■ EXERCISE ■
Pull every line with the word "дневников" out of the entries below.

■ GIVEN RECORDS ■
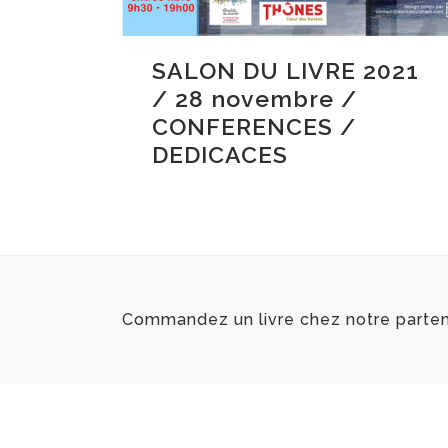
SALON DU LIVRE 2021
/ 28 novembre /
CONFERENCES /
DEDICACES
Commandez un livre chez notre partenai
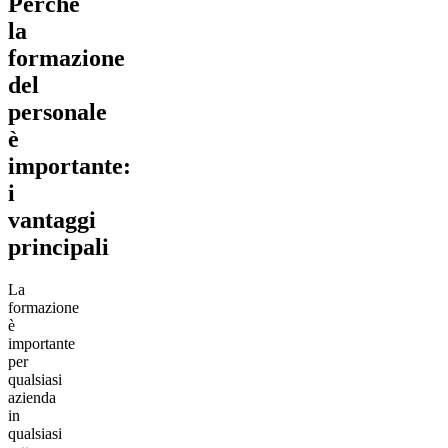
Perché
la
formazione
del
personale
è
importante:
i
vantaggi
principali
La
formazione
è
importante
per
qualsiasi
azienda
in
qualsiasi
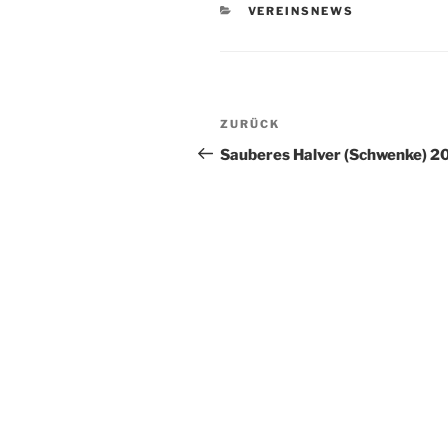
KATEGORIEN
VEREINSNEWS
Beitragsnavigation
Vorheriger
ZURÜCK
Beitrag
Sauberes Halver (Schwenke) 2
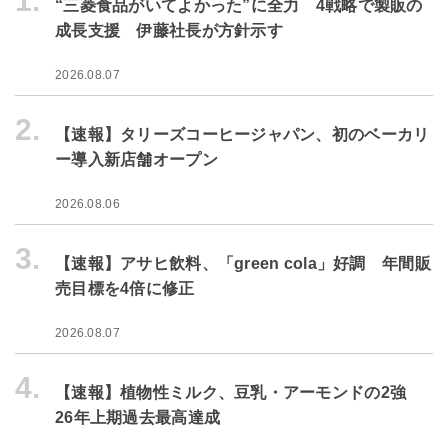
1.
“三菱食品がいてよかった”に全力 4戦略で製販の
成長支援 伊藤社長が方針示す
2026.08.07
2.
【速報】タリーズコーヒージャパン、初のベーカリ
ー導入新店舗オープン
2026.08.06
3.
【速報】アサヒ飲料、「green cola」好調 年間販
売目標を4倍に修正
2026.08.07
4.
【速報】植物性ミルク、豆乳・アーモンドの2強
26年上期過去最高達成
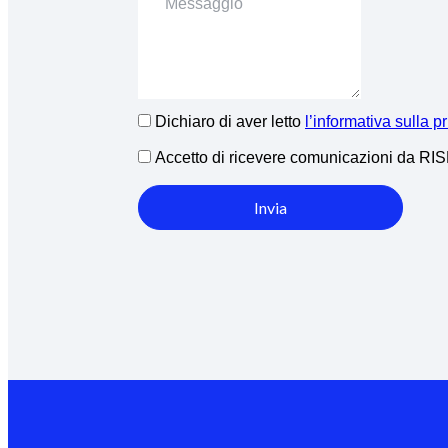
Dichiaro di aver letto
l’informativa sulla p
Accetto di ricevere comunicazioni da R
Invia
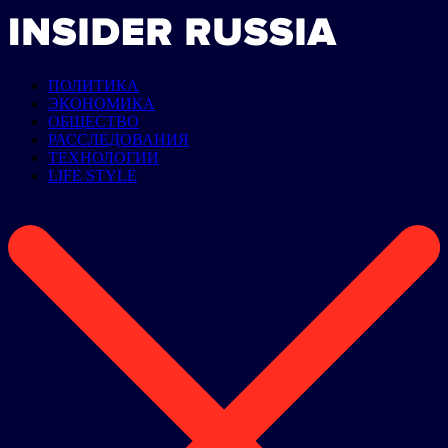
ПОЛИТИКА
ЭКОНОМИКА
ОБЩЕСТВО
РАССЛЕДОВАНИЯ
ТЕХНОЛОГИИ
LIFE STYLE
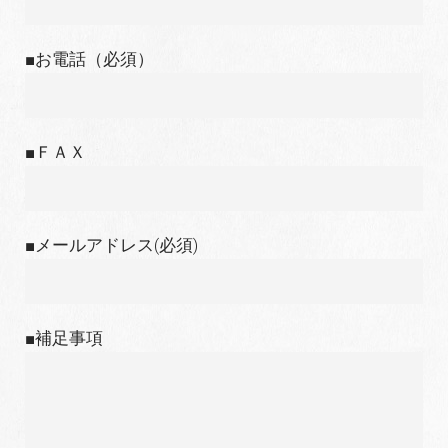
■お電話（必須）
■ＦＡＸ
■メールアドレス(必須)
■補足事項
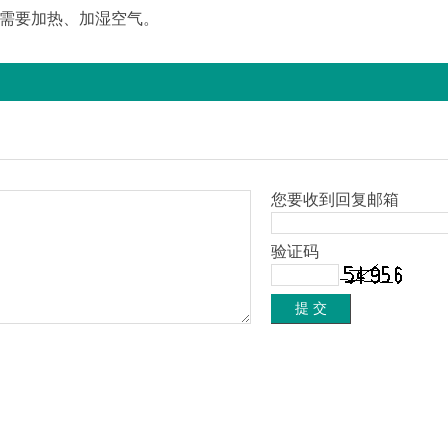
时需要加热、加湿空气。
您要收到回复邮箱
验证码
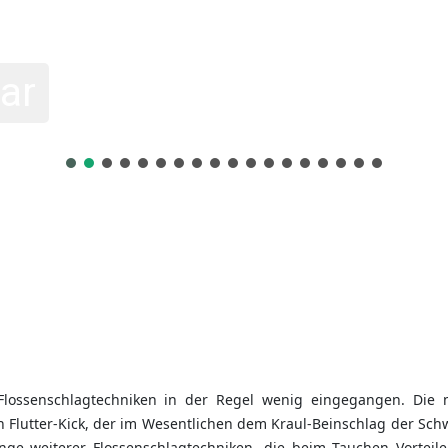
ar
Flossenschlagtechniken in der Regel wenig eingegangen. Die 
n Flutter-Kick, der im Wesentlichen dem Kraul-Beinschlag der Sc
nge weiterer Flossenschlagtechniken, die beim Tauchen Vorteil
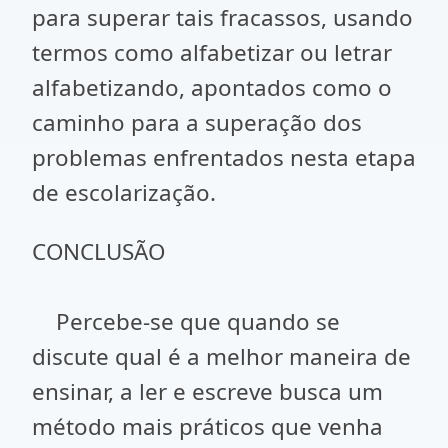
para superar tais fracassos, usando
termos como alfabetizar ou letrar
alfabetizando, apontados como o
caminho para a superação dos
problemas enfrentados nesta etapa
de escolarização.
CONCLUSÃO
Percebe-se que quando se
discute qual é a melhor maneira de
ensinar, a ler e escreve busca um
método mais práticos que venha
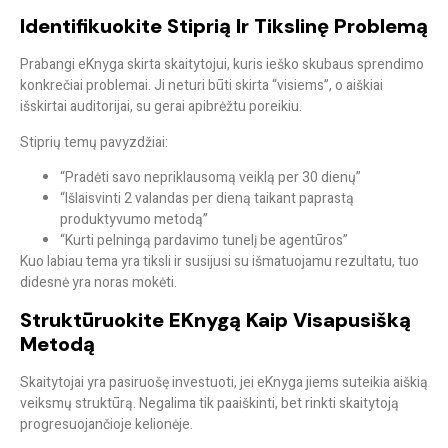
Identifikuokite Stiprią Ir Tikslinę Problemą
Prabangi eKnyga skirta skaitytojui, kuris
ieško skubaus sprendimo
konkrečiai problemai
. Ji neturi būti skirta “visiems”, o aiškiai
išskirtai auditorijai, su gerai apibrėžtu poreikiu.
Stiprių temų pavyzdžiai:
“Pradėti savo nepriklausomą veiklą per 30 dienų”
“Išlaisvinti 2 valandas per dieną taikant paprastą
produktyvumo metodą”
“Kurti pelningą pardavimo tunelį be agentūros”
Kuo labiau tema yra tiksli ir susijusi su
išmatuojamu rezultatu
, tuo
didesnė yra noras mokėti.
Struktūruokite EKnygą Kaip Visapusišką
Metodą
Skaitytojai yra pasiruošę investuoti, jei eKnyga jiems suteikia
aiškią
veiksmų struktūrą
. Negalima tik paaiškinti, bet
rinkti skaitytoją
progresuojančioje kelionėje
.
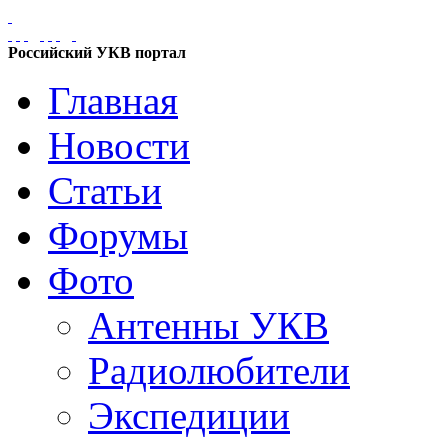
Российский УКВ портал
Главная
Новости
Статьи
Форумы
Фото
Антенны УКВ
Радиолюбители
Экспедиции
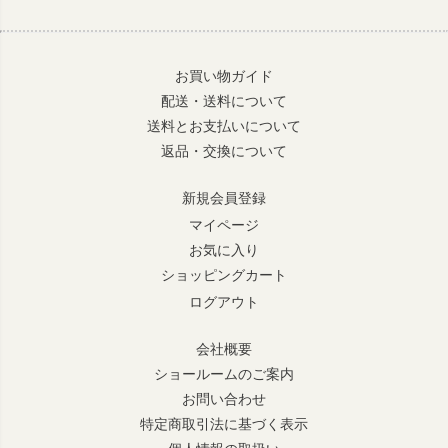
お買い物ガイド
配送・送料について
送料とお支払いについて
返品・交換について
新規会員登録
マイページ
お気に入り
ショッピングカート
ログアウト
会社概要
ショールームのご案内
お問い合わせ
特定商取引法に基づく表示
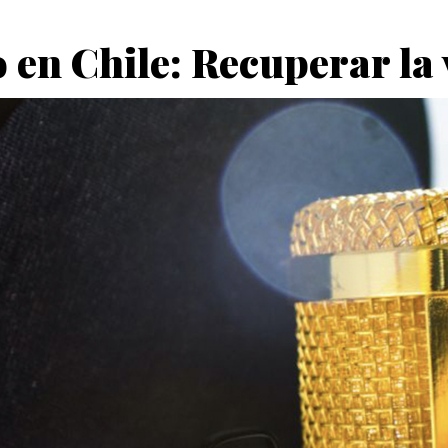
 en Chile: Recuperar la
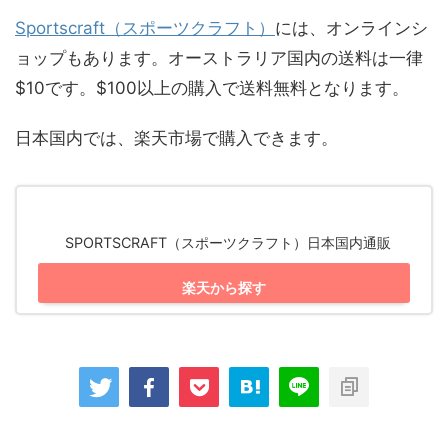
Sportscraft（スポーツクラフト）
には、オンラインシ
ョップもあります。オーストラリア国内の送料は一律
$10です。$100以上の購入で送料無料となります。
日本国内では、楽天市場で購入できます。
SPORTSCRAFT（スポーツクラフト）日本国内通販
楽天から探す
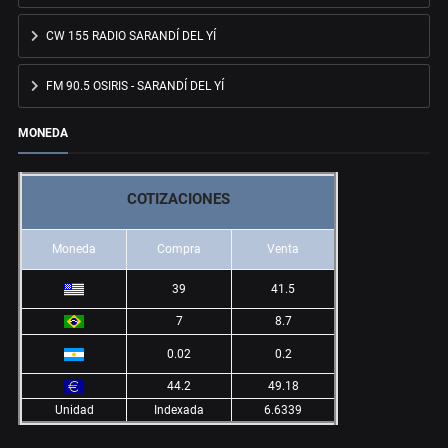
CW 155 RADIO SARANDÍ DEL YÍ
FM 90.5 OSIRIS - SARANDÍ DEL YÍ
MONEDA
COTIZACIONES
Moneda
Compra
Venta
39
41.5
7
8.7
0.02
0.2
44.2
49.18
Unidad
Indexada
6.6339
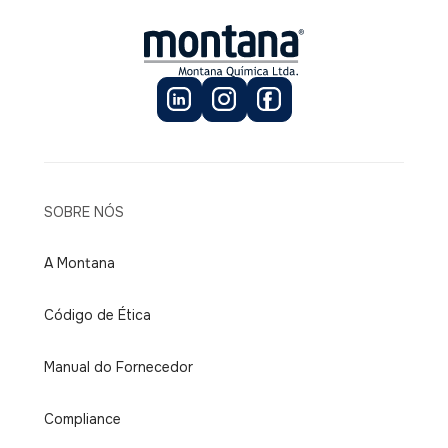
SOBRE NÓS
A Montana
Código de Ética
Manual do Fornecedor
Compliance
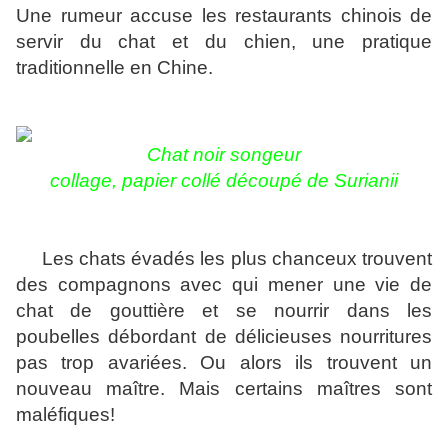
Une rumeur accuse les restaurants chinois de
servir du chat et du chien, une pratique
traditionnelle en Chine.
Chat noir songeur
collage, papier collé découpé
de Surianii
Les chats évadés les plus chanceux trouvent
des compagnons avec qui mener une vie de
chat de gouttière et se nourrir dans les
poubelles débordant de délicieuses nourritures
pas trop avariées. Ou alors ils trouvent un
nouveau maître. Mais certains maîtres sont
maléfiques!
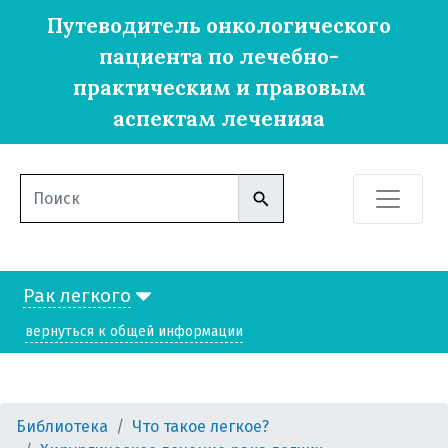
Путеводитель онкологического
пациента по лечебно-
практическим и правовым
аспектам леченияа
Рак легкого
вернуться к общей информации
Библиотека
Что такое легкое?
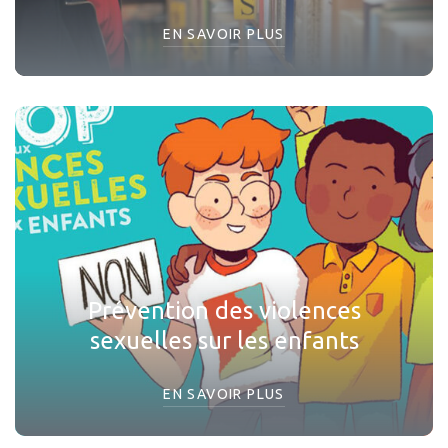
EN SAVOIR PLUS
Prévention des violences
sexuelles sur les enfants
EN SAVOIR PLUS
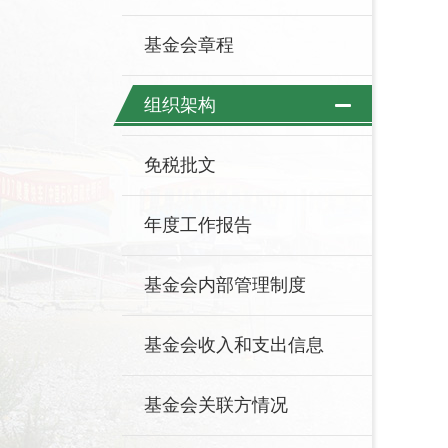
基金会章程
组织架构
免税批文
年度工作报告
基金会内部管理制度
基金会收入和支出信息
基金会关联方情况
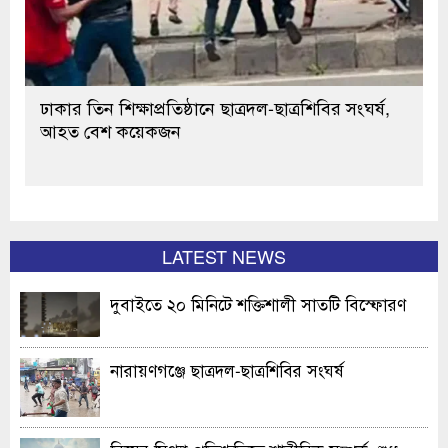
ঢাকার তিন শিক্ষাপ্রতিষ্ঠানে ছাত্রদল-ছাত্রশিবির সংঘর্ষ,
আহত বেশ কয়েকজন
LATEST NEWS
দুবাইতে ২০ মিনিটে শক্তিশালী সাতটি বিস্ফোরণ
নারায়ণগঞ্জে ছাত্রদল-ছাত্রশিবির সংঘর্ষ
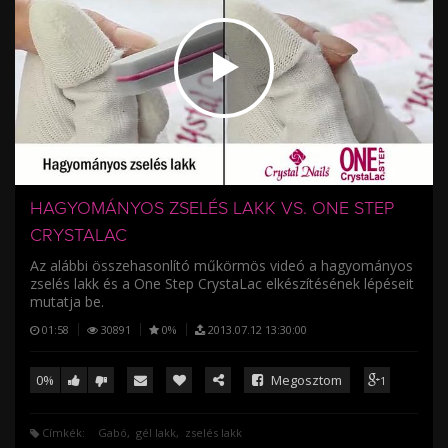
/
HAGYOMÁNYOS ZSELÉS LAKK VS. ONE STEP
CRYSTALAC
Az alábbi összehasonlító műkörmös videó a hagyományos
zselés lakk és a One Step CrystaLac elkészítésének lépéseit
mutatja be.
01:58
30891
0%
2013.07.12 13:30:00
0%
Megosztom
1
Címkék:
Gabó
gél lakk
zselés lakk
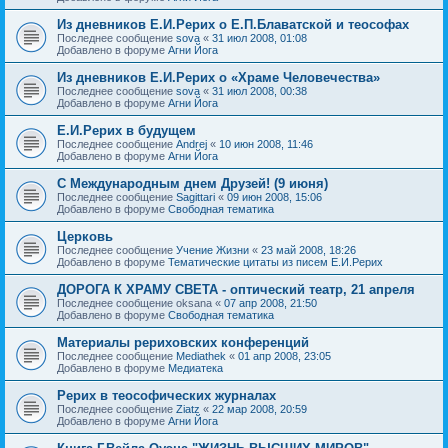
Из дневников Е.И.Рерих о Е.П.Блаватской и теософах
Последнее сообщение
sova
«
31 июл 2008, 01:08
Добавлено в форуме
Агни Йога
Из дневников Е.И.Рерих о «Храме Человечества»
Последнее сообщение
sova
«
31 июл 2008, 00:38
Добавлено в форуме
Агни Йога
Е.И.Рерих в будущем
Последнее сообщение
Andrej
«
10 июн 2008, 11:46
Добавлено в форуме
Агни Йога
С Международным днем Друзей! (9 июня)
Последнее сообщение
Sagittari
«
09 июн 2008, 15:06
Добавлено в форуме
Свободная тематика
Церковь
Последнее сообщение
Учение Жизни
«
23 май 2008, 18:26
Добавлено в форуме
Тематические цитаты из писем Е.И.Рерих
ДОРОГА К ХРАМУ СВЕТА - оптический театр, 21 апреля
Последнее сообщение
oksana
«
07 апр 2008, 21:50
Добавлено в форуме
Свободная тематика
Материалы рериховских конференций
Последнее сообщение
Mediathek
«
01 апр 2008, 23:05
Добавлено в форуме
Медиатека
Рерих в теософических журналах
Последнее сообщение
Ziatz
«
22 мар 2008, 20:59
Добавлено в форуме
Агни Йога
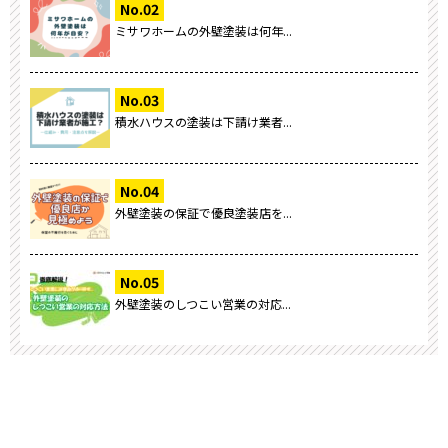
ミサワホームの外壁塗装は何年...
積水ハウスの塗装は下請け業者...
外壁塗装の保証で優良塗装店を...
外壁塗装のしつこい営業の対応...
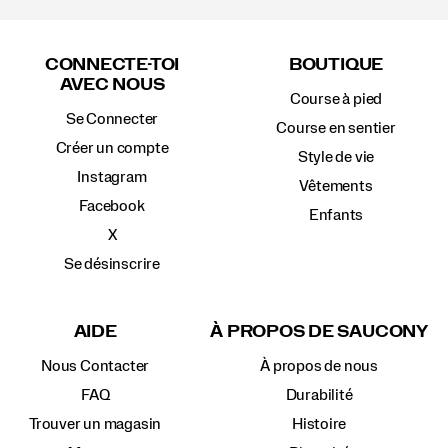
Liens
vers
CONNECTE-TOI
BOUTIQUE
le
AVEC NOUS
pied
Course à pied
de
Se Connecter
page
Course en sentier
Créer un compte
Style de vie
Instagram
Vêtements
Facebook
Enfants
X
Se désinscrire
AIDE
À PROPOS DE SAUCONY
Nous Contacter
À propos de nous
FAQ
Durabilité
Trouver un magasin
Histoire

■ ANSWER FOR THIS EXERCISE ■
Из дневников Е.И.Рерих о Е.П.Блаватской и теософах
Из дневников Е.И.Рерих о «Храме Человечества»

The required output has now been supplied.